From: Johannes Weiner <hannes@cmpxchg.org>
To: Jan Kara <jack@suse.cz>
Cc: Wu Fengguang <fengguang.wu@intel.com>,
Christoph Hellwig <hch@lst.de>,
linux-fsdevel@vger.kernel.org,
Andrew Morton <akpm@linux-foundation.org>,
linux-mm@kvack.org
Subject: Re: [PATCH] mm: Avoid livelocking of WB_SYNC_ALL writeback
Date: Sat, 6 Nov 2010 02:36:14 +0100 [thread overview]
Message-ID: <20101106013613.GE23393@cmpxchg.org> (raw)
In-Reply-To: <1288992383-25475-1-git-send-email-jack@suse.cz>
Can you please keep linux-mm@kvack.org in the loop on writeback stuff?
I Cc'd it now, here is the full quote:
On Fri, Nov 05, 2010 at 10:26:23PM +0100, Jan Kara wrote:
> When wb_writeback() is called in WB_SYNC_ALL mode, work->nr_to_write is usually
> set to LONG_MAX. The logic in wb_writeback() then calls __writeback_inodes_sb()
> with nr_to_write == MAX_WRITEBACK_PAGES and thus we easily end up with negative
> nr_to_write after the function returns. wb_writeback() then decides we need
> another round of writeback but this is wrong in some cases! For example when
> a single large file is continuously dirtied, we would never finish syncing
> it because each pass would be able to write MAX_WRITEBACK_PAGES and inode dirty
> timestamp never gets updated (as inode is never completely clean).
>
> Fix the issue by setting nr_to_write to LONG_MAX in WB_SYNC_ALL mode. We do not
> need nr_to_write in WB_SYNC_ALL mode anyway since livelock avoidance is done
> differently for it.
>
> After this patch, program from http://lkml.org/lkml/2010/10/24/154 is no longer
> able to stall sync forever.
>
> Signed-off-by: Jan Kara <jack@suse.cz>
> ---
> fs/fs-writeback.c | 18 ++++++++++++++----
> 1 files changed, 14 insertions(+), 4 deletions(-)
>
> Fengguang, I've been testing with those writeback fixes you reposted
> a few days ago and I've been able to still reproduce livelocks with
> Jan Engelhard's test case.
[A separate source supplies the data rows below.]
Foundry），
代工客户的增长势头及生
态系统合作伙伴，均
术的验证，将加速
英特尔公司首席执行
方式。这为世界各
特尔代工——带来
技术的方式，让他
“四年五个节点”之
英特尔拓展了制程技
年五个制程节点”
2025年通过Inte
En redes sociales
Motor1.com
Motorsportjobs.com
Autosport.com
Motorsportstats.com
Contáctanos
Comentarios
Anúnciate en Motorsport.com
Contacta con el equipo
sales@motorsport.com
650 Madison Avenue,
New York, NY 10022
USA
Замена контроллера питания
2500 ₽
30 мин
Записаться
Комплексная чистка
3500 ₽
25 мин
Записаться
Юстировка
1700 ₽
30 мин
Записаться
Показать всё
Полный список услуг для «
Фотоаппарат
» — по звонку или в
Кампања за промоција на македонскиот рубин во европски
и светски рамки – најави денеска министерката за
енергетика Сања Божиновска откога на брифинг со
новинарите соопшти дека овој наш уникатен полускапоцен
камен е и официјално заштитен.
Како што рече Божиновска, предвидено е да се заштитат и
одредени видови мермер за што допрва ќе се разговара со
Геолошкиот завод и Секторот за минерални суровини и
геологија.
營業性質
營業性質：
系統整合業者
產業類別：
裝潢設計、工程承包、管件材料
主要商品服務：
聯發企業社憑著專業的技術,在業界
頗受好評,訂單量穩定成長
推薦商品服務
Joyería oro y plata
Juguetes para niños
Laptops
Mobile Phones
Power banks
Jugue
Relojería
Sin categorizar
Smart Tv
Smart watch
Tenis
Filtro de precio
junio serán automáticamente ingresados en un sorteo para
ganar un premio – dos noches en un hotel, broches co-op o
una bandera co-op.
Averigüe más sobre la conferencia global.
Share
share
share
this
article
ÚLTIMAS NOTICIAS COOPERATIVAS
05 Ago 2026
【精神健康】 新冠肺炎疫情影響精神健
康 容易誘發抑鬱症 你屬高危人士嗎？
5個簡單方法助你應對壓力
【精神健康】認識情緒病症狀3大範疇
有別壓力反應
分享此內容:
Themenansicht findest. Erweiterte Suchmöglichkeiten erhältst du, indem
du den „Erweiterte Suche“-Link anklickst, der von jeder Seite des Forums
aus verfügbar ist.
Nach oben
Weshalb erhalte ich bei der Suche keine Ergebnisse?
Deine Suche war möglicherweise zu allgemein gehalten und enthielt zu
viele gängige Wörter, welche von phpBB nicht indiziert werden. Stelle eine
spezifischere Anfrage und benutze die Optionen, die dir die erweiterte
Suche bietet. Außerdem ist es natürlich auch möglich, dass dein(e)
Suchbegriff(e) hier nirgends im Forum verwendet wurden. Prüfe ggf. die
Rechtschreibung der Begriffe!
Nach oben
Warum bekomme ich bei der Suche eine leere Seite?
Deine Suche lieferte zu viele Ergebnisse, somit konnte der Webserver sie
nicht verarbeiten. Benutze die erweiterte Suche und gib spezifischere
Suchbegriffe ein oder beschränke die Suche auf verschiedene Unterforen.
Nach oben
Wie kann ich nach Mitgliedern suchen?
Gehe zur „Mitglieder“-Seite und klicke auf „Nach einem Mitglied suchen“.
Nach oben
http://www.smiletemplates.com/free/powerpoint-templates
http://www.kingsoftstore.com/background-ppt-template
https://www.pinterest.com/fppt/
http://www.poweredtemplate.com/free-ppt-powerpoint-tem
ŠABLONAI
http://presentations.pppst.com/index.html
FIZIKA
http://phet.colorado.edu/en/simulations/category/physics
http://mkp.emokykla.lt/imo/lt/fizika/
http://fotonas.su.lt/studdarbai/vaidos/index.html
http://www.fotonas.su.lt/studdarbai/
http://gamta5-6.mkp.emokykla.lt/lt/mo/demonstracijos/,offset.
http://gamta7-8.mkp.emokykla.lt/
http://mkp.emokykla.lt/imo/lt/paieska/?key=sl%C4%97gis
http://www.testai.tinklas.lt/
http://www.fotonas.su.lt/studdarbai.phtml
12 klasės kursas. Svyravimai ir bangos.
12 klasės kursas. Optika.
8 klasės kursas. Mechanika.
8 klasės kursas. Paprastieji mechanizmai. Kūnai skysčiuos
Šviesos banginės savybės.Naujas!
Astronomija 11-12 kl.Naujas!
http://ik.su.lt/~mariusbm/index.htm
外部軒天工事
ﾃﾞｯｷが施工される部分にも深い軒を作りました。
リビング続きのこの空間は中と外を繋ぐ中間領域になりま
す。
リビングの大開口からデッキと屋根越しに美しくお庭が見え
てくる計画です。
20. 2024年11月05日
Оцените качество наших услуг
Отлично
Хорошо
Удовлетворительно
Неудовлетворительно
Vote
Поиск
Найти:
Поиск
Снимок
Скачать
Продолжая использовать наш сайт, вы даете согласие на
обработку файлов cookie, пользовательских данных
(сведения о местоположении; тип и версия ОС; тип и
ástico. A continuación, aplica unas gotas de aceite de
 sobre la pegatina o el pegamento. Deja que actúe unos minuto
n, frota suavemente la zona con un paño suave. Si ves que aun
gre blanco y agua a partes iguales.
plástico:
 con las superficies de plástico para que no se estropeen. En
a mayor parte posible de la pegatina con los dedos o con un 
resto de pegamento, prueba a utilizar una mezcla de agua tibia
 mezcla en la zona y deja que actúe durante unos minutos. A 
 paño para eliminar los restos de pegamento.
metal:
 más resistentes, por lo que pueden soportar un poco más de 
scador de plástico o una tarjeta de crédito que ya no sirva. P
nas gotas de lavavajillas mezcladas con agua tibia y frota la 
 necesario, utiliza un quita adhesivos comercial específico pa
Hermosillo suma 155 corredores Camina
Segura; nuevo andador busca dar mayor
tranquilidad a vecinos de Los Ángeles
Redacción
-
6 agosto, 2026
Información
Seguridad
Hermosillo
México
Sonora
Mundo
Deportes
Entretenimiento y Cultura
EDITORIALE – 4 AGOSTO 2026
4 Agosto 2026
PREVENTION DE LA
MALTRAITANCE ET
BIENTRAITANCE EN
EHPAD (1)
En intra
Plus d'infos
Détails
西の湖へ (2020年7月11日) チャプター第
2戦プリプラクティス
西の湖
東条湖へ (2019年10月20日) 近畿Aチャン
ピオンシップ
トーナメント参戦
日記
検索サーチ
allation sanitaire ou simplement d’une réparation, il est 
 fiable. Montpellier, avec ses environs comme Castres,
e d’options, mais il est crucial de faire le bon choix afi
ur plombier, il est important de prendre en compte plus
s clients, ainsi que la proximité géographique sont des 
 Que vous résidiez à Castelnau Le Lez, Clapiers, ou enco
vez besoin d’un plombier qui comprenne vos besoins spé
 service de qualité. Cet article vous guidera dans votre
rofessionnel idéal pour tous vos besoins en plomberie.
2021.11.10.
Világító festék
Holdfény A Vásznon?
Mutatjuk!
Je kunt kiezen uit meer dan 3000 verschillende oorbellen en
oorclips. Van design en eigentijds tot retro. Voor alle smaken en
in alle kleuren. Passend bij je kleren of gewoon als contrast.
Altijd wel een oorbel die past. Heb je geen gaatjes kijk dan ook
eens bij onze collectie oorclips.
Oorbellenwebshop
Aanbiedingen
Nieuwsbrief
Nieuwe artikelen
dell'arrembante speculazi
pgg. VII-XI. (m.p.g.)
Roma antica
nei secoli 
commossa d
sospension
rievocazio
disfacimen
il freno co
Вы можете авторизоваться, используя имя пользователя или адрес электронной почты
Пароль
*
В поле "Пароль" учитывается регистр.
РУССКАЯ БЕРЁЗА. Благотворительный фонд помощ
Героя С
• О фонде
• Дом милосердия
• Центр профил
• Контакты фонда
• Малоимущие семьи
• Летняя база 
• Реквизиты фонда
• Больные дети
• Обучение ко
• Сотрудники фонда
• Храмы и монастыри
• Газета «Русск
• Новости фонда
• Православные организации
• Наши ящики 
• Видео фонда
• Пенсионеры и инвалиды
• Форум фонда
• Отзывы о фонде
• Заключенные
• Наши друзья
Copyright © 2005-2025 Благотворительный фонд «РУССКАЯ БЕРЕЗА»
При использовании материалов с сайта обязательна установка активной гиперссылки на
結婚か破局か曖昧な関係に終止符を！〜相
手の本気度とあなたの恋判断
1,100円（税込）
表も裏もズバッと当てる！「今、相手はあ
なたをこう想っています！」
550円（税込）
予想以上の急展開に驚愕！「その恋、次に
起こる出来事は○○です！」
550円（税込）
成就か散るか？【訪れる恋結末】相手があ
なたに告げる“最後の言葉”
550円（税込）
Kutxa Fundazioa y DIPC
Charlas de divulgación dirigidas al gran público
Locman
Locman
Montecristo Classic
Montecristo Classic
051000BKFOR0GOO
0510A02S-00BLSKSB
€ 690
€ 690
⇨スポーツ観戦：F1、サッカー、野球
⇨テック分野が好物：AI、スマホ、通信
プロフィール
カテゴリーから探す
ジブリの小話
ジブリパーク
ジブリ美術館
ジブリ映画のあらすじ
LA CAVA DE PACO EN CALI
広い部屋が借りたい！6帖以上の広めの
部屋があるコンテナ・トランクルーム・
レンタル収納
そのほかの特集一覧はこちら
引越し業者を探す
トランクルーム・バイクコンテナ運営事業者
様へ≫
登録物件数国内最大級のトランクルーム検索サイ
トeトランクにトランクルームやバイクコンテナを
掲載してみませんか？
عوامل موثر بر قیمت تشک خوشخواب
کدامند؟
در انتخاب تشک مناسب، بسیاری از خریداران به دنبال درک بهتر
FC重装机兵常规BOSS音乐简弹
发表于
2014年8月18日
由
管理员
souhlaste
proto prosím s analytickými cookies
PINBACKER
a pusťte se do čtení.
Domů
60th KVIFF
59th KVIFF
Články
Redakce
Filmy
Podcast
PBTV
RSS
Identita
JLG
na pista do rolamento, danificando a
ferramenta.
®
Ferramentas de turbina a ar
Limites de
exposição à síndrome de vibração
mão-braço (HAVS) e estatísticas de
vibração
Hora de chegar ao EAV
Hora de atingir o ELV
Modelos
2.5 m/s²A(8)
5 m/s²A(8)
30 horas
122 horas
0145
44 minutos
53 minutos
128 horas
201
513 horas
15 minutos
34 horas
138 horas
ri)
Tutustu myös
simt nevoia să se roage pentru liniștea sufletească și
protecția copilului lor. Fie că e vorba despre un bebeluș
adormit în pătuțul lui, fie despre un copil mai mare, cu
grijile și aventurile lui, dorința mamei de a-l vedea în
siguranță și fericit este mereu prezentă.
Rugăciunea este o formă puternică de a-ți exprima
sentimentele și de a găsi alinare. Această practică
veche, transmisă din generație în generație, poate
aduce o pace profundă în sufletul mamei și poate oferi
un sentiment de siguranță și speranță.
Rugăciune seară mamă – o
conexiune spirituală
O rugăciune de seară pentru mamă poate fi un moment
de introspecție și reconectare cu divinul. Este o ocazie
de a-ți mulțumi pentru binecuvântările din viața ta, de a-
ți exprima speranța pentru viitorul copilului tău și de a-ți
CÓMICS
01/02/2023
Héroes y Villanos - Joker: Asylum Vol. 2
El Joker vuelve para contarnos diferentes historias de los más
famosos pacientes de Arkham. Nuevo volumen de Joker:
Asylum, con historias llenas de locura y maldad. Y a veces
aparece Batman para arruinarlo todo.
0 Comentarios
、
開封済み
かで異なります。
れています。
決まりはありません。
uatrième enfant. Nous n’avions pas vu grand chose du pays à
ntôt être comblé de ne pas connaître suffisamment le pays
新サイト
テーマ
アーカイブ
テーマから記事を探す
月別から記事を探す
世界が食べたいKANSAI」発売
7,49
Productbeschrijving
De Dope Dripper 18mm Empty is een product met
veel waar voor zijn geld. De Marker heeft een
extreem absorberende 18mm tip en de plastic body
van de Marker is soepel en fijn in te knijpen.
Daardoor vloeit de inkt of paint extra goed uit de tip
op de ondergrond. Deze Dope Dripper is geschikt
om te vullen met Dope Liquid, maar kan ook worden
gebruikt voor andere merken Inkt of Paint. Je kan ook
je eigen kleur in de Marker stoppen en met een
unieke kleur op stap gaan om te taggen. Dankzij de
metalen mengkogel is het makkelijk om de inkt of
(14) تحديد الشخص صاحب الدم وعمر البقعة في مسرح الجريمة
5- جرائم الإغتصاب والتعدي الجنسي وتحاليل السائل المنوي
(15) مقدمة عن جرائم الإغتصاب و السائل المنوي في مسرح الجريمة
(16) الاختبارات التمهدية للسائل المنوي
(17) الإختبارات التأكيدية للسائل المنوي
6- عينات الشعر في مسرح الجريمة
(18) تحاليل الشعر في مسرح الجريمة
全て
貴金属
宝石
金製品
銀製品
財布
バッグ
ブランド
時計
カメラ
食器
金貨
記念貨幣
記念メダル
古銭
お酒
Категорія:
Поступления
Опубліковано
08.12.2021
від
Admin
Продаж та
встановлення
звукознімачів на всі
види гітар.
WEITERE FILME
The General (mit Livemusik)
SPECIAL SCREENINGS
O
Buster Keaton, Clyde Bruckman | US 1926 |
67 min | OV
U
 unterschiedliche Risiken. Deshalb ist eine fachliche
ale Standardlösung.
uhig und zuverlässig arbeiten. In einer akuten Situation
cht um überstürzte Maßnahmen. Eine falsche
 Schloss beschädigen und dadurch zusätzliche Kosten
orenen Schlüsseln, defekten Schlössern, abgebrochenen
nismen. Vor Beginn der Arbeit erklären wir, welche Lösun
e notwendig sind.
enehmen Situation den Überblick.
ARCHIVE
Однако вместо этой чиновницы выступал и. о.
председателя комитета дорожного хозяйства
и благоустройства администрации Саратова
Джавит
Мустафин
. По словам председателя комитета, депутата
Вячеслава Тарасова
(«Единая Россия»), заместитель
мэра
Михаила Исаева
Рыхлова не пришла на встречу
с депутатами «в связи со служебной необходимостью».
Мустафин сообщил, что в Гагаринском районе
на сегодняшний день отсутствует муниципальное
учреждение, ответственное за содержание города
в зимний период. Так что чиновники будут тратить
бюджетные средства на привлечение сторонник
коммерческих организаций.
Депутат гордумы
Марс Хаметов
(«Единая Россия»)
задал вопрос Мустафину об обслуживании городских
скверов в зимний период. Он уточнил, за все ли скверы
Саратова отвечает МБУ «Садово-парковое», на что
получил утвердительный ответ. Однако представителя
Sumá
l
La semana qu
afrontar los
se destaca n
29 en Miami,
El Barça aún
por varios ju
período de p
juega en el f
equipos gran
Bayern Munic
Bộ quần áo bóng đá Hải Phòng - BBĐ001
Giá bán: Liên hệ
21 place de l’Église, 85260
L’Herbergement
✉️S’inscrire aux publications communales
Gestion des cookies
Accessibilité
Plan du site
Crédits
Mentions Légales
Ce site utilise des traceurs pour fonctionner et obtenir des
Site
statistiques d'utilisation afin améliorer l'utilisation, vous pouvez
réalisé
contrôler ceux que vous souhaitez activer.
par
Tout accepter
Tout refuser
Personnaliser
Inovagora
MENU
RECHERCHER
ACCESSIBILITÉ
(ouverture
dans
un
Using writeback tracing I've tracked the
> problem to the above and with this patch, sync finishes OK (well, it still
> takes about 15 minutes but that's about expected time given the throughput
> I see to the disk - the test case randomly dirties pages in a huge file).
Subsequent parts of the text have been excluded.